Funérailles de M. Berryer

Le 7 décembre 1868

Frédéric-Alfred de FALLOUX

INSTITUT IMPÉRIAL DE FRANCE.

ACADÉMIE FRANÇAISE.

DISCOURS

DE M. LE COMTE DE FALLOUX

PRONONCÉ AUX FUNÉRAILLES

DE M. BERRYER

Le lundi 7 décembre 1868.

 

MESSIEURS,

Les hommes qui ont fidèlement suivi M. Berryer dans les Chambres de 1830 et dans les Assemblées de 1848, ceux qui ont appris de lui à comprendre et à défendre les grands intérêts de notre cher pays, doivent apporter aussi dans ce jour de deuil national le tribut de leur inexprimable, de leur inconsolable reconnaissance.

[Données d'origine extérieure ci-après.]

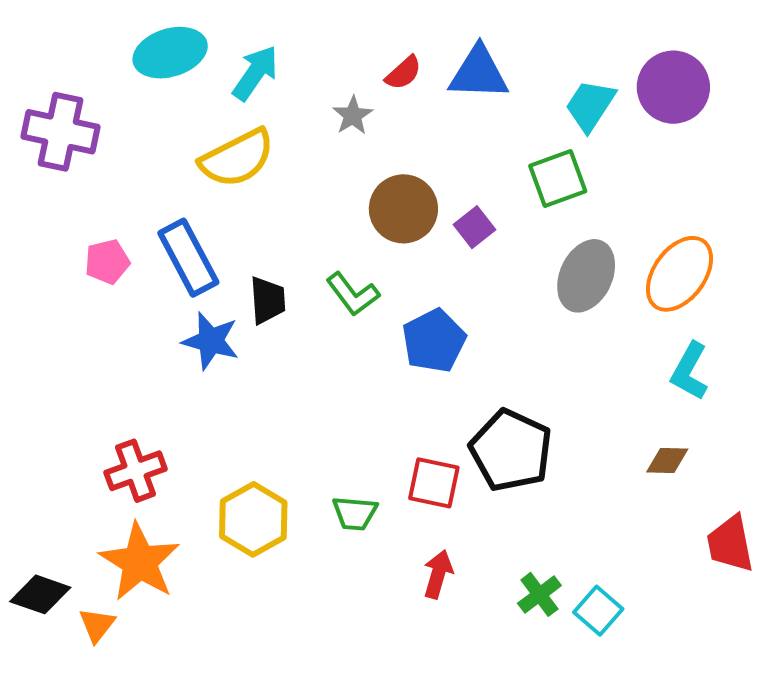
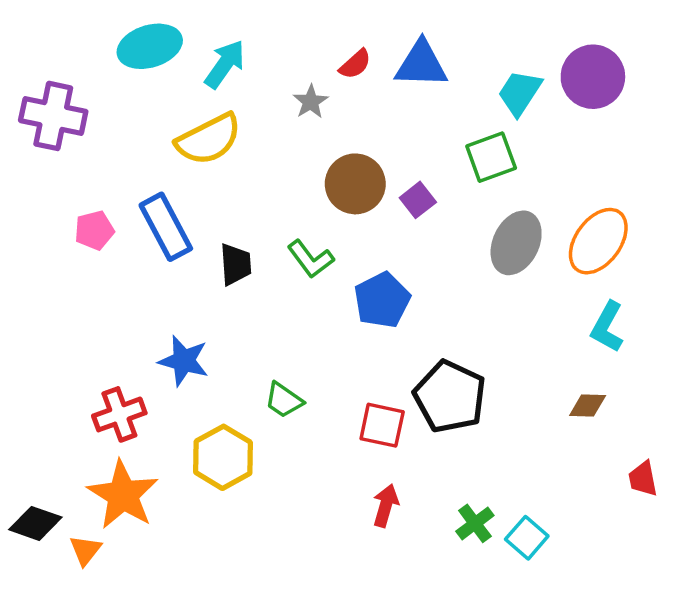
blue star: (211, 341) -> (184, 361), moved
green trapezoid: (355, 513) -> (284, 400), moved, turned 30
red trapezoid: (730, 544) -> (643, 479), size x0.7

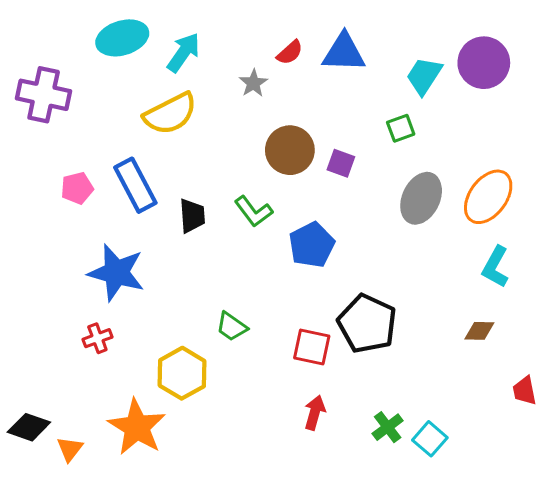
green square: (491, 157) -> (401, 128), size x0.7
purple square: (418, 200) -> (341, 163), turned -32
blue star: (184, 361) -> (116, 273), moved, size x1.4
red cross: (119, 414) -> (97, 338), size x0.7
orange star: (123, 495) -> (137, 427), moved

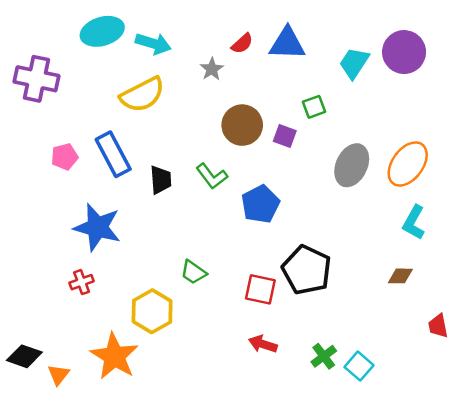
cyan arrow: (183, 52) -> (153, 44), turned 72
green square: (401, 128) -> (314, 107), moved
red arrow: (315, 413) -> (263, 344), turned -88

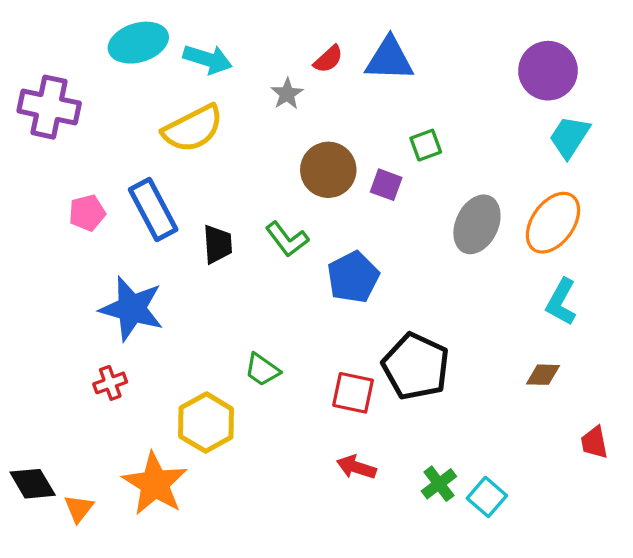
cyan trapezoid: (354, 63) -> (569, 137), moved
black diamond: (24, 356) -> (33, 484), turned 40

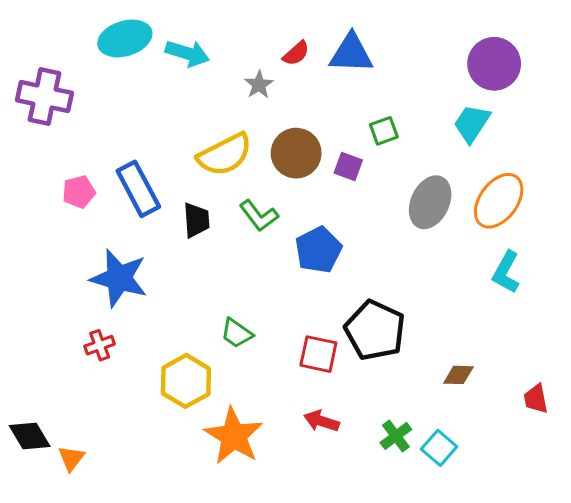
yellow semicircle: (193, 129) -> (225, 155), moved
cyan trapezoid: (569, 137) -> (472, 123), moved
brown diamond: (543, 375) -> (458, 375), moved
orange star: (155, 484) -> (234, 436), moved

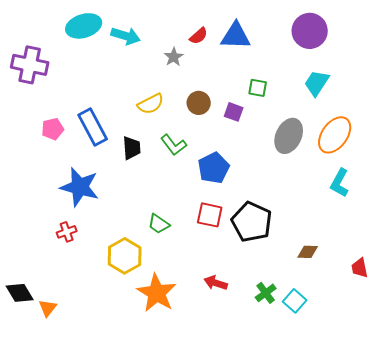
purple circle: (494, 64) -> (310, 31), moved
green square: (384, 131) -> (258, 88), turned 30
brown circle: (296, 153) -> (199, 103), size x0.7
yellow semicircle: (225, 155) -> (151, 104), size x0.7
red square: (318, 354) -> (210, 215), moved

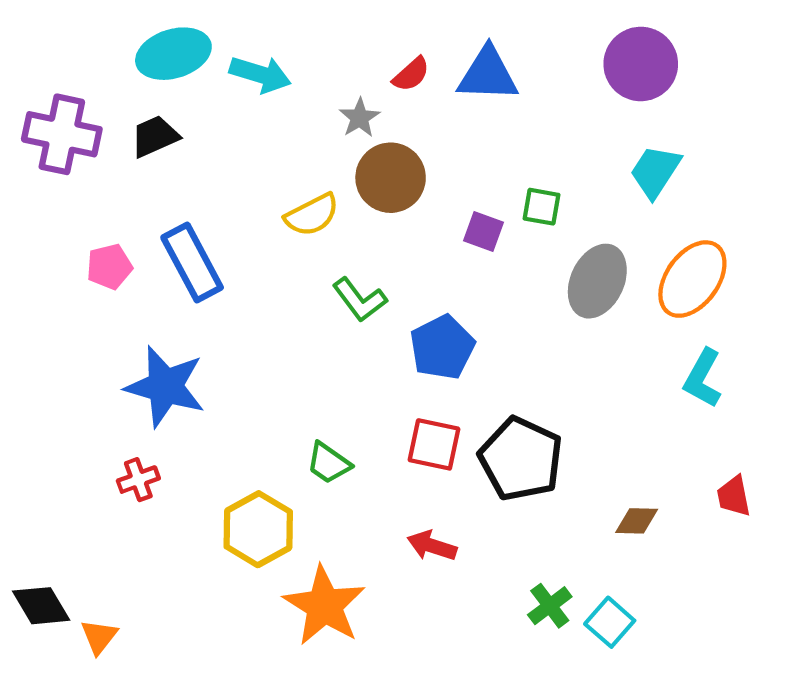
green square: (258, 88) -> (542, 207), moved
brown circle: (199, 103) -> (391, 178), moved, size x1.4
black trapezoid: (132, 148) -> (155, 136), moved, turned -110
red trapezoid: (360, 268) -> (734, 496), moved
red arrow: (216, 283) -> (432, 546), moved

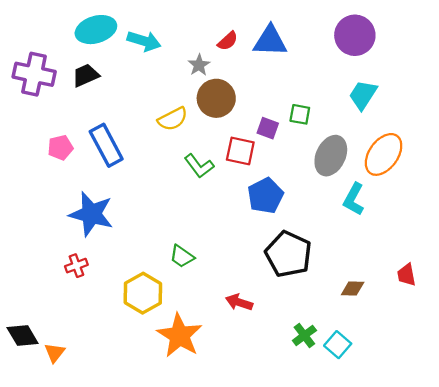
blue pentagon: (442, 347) -> (265, 196), moved
cyan L-shape: (703, 378) -> (354, 199), moved
red square: (434, 444) -> (240, 151), moved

Élevé sous la gloire, Berryer lui voua d’abord, il l’a raconté lui-même, les premières ardeurs de sa jeunesse ; mais bientôt, derrière la gloire, il aperçut le despotisme, il reconnut ses vices, il prévit ses ruines et il se détacha de lui avant la fortune. En face désormais de la vieille royauté rajeunie par des libertés nouvelles, en face de l’ancienne société s’initiant d’elle-même aux progrès modernes, Berryer ne sépara plus ces deux cultes. Sa valeur se révéla dès son premier combat ; il fut le Cid de la tribune : au moment où il terrassait ses adversaires, il désarmait leur ressentiment et il triomphait même de la jalousie. Premier ministre de la parole au département de l’opinion publique, il fut homme d’État dans la plus noble acception de ce mot, sans avoir jamais rempli une fonction ; il fut l’une des plus hautes dignités morales de son siècle, sans avoir jamais porté ni un titre, ni un insigne. Cet ascendant incontesté ne fut jamais consacré à une pensée égoïste ou exclusive. On se souvient en quels termes magnifiques il parla un jour des pacifications d’Henri IV. Ce qu’il poursuivit à son tour, dans un infatigable labeur, sans un seul jour de faiblesse, sans une heure de lassitude ou de découragement, à travers tous les sacrifices et toutes les épreuves, ce fut la pacification des partis, des intelligences et des cœurs parmi ses contemporains, la pacification sincère et loyale, sans l’immolation d’une seule espérance ou d’un seul intérêt populaire. Cette renommée, qui n’avait point eu de modèle et qui n’aura peut-être point d’égale, fut due sans doute à des dons incomparables ; mais elle fut due aussi à ce que ce vaillant, ce fidèle, ce puissant, ce patriote, était au même degré généreux et bon. Il n’a point eu d’ennemi, parce que lui-même ne connut jamais l’inimitié ; il a été universellement, exceptionnellement aimé, parce que personne n’aima jamais d’un amour plus pur, plus désintéressé, plus intime, la vérité, le droit, la liberté, la patrie.

Du ciel où Louis XVI et Malesherbes lui tendaient les bras, du sein de la récompense et de la lumière éternelles, Dieu veuille permettre que Berryer laisse encore tomber sur nous ses inspirations, qu’après nous avoir enseigné à mourir comme à combattre, il continue à nous guider, que les mains qui se sont serrées sur sa tombe demeurent unies, que cette union survive à nos larmes, et que quiconque voudra rendre à Berryer un hommage et un respect dignes de lui redouble de dévouement pour la France, pour sa grandeur, sa sécurité et sa liberté.